This work addresses the dependency of task-specific neural network fine-tuning on labeled task data. We propose a diffusion-based parameter generation paradigm that directly synthesizes network weights from task identifiers—such as textual descriptions or task IDs—thereby eliminating the need for task-specific annotations. Our core contribution is the first application of diffusion models to explicitly model the neural network parameter space, establishing a task-conditional generative framework that learns the mapping from task identifiers to distributions over parameters. The method enables high-fidelity reconstruction of parameters for seen tasks and supports smooth, continuous interpolation across multiple tasks in parameter space. Experiments demonstrate accurate parameter generation and stable interpolation for seen tasks; however, generalization to unseen tasks remains limited, exposing a fundamental challenge regarding the transferability and structure of neural parameter spaces. This reveals new insights into the geometric and statistical properties governing parameter-space generalization.

Adapting neural networks to new tasks typically requires task-specific fine-tuning, which is time-consuming and reliant on labeled data.

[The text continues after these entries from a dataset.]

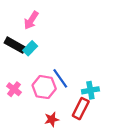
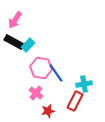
pink arrow: (31, 20) -> (15, 20), moved
pink hexagon: (44, 87) -> (41, 68), moved
pink cross: (14, 89) -> (36, 93), moved

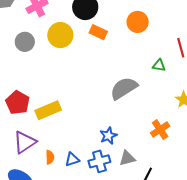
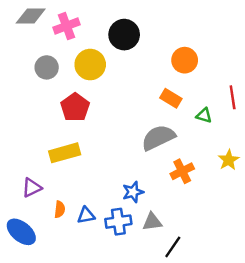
orange rectangle: (98, 32) -> (171, 98), moved
red pentagon: (18, 103) -> (75, 107), moved
orange cross: (160, 130) -> (182, 171), moved
purple triangle: (25, 142) -> (32, 188), size x0.7

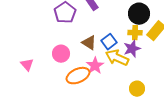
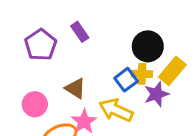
blue square: (109, 42) -> (126, 80), moved
purple star: (132, 49) -> (156, 94), moved

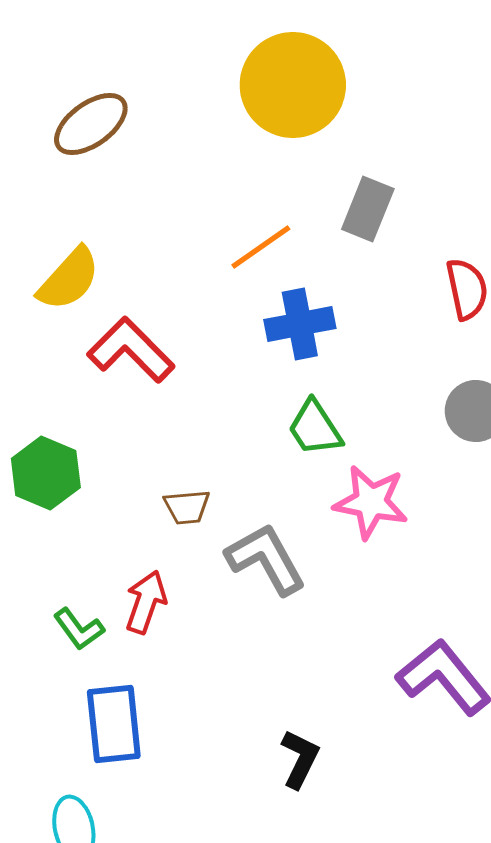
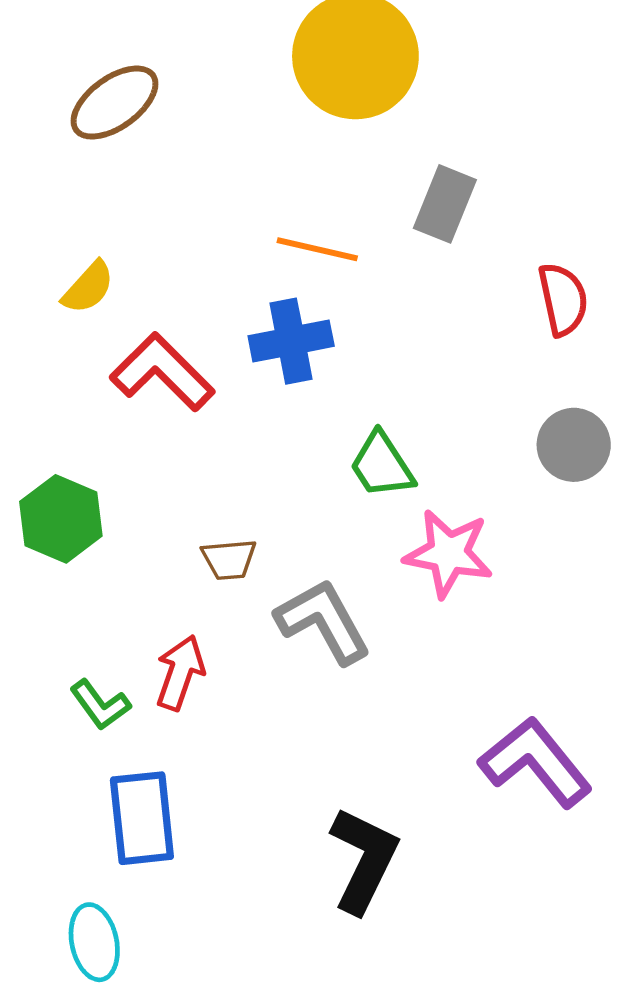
orange line: (261, 247) -> (317, 249), turned 48
yellow semicircle: (69, 279) -> (88, 287), size x0.7
blue cross: (300, 324) -> (291, 341), moved
black L-shape: (300, 759) -> (364, 860), size x1.5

We explore a generative alternative that produces task-specific parameters directly from task identity, eliminating the need for task-specific training. To this end, we propose using diffusion models to learn the underlying structure of effective task-specific parameter space and synthesize parameters on demand. Once trained, the task-conditioned diffusion model can generate specialized weights directly from task identifiers. We evaluate this approach across three scenarios: generating parameters for a single seen task, for multiple seen tasks, and for entirely unseen tasks. Experiments show that diffusion models can generate accurate task-specific parameters and support multi-task interpolation when parameter subspaces are well-structured, but fail to generalize to unseen tasks, highlighting both the potential and limitations of this generative solution.